I'm using ember-simple-auth and a custom authenticator for an HTTP basic login with CSRF protection. Everything is working fine except sometimes my restore method resolves when it should be failing, like when the session expires.
When authentication succeeds I resolve with the csrf token, but then when the token or session expires and I refresh the page, the resolve method still succeeds because all I'm doing is checking if the token is still there (not if it's valid). I know this is wrong, so I guess my question would be what is the proper way to handle this? Should I also be resolving with the session id? Should I be sending an AJAX request in the restore method with the stored token to see if it is still valid and returns success? I'm interested in hearing about any other improvements I could make as well.
Here is my authenticator code:
import Ember from 'ember';
import ENV from 'criteria-manager/config/environment';
import Base from 'ember-simple-auth/authenticators/base';
export default Base.extend({
restore(data) {
return new Ember.RSVP.Promise((resolve, reject) => {
if (data.token) {
Ember.$.ajaxSetup({
headers: {
'X-XSRF-TOKEN': data.token
}
});
resolve(data);
}
else {
reject();
}
});
},
authenticate(credentials) {
let csrfToken = this.getCookie('XSRF-TOKEN');
return new Ember.RSVP.Promise((resolve, reject) => {
Ember.$.ajax({
beforeSend: function(xhr) {
xhr.setRequestHeader("Authorization", "Basic " + btoa(credentials.username + ":" + credentials.password));
xhr.setRequestHeader("X-XSRF-TOKEN", csrfToken);
},
url: ENV.host + "/api/users/login",
method: 'POST'
}).done(() => {
//A new CSRF token is issued after login, add it to future AJAX requests
Ember.$.ajaxSetup({
headers: {
'X-XSRF-TOKEN': this.getCookie('XSRF-TOKEN')
}
});
Ember.run(() => {
resolve({
token: this.getCookie('XSRF-TOKEN')
});
});
}).fail((xhr) => {
Ember.run(() => {
if(xhr.status === 0) {
reject("Please check your internet connection!");
}
else if (xhr.status === 401) {
reject("Invalid username and/or password.");
}
else {
reject("Error: Http Status Code " + xhr.status);
}
});
});
});
},
invalidate() {
return new Ember.RSVP.Promise((resolve, reject) => {
let csrfToken = this.getCookie('XSRF-TOKEN');
Ember.$.ajax({
beforeSend: function(xhr) {
xhr.setRequestHeader("X-XSRF-TOKEN", csrfToken);
},
url: ENV.host + '/logout',
method: 'POST'
}).done(() => {
Ember.run(() => {
resolve();
});
}).fail(() => {
Ember.run(() => {
reject();
});
});
});
},
getCookie(name) {
let alLCookies = "; " + document.cookie;
let cookieArray = alLCookies.split("; " + name + "=");
if (cookieArray.length === 2) {
return cookieArray.pop().split(";").shift();
}
}
});
Should I also be resolving with the session id?

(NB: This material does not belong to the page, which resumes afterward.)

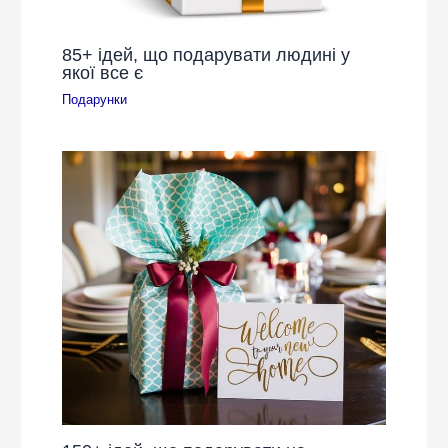
85+ ідей, що подарувати людині у
якої все є
Подарунки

Should I be sending an
AJAX request in the restore method with the stored token to see if it
is still valid and returns success?
It all depends on your project's needs. In my opinion it's good to check if token is still valid. For example, oauth2-password-grant stores expiring date in session and when restoring simply compares it with current time. You may do this too. Or, if your backend has some token validation endpoint, you may send request to be sure if token is valid.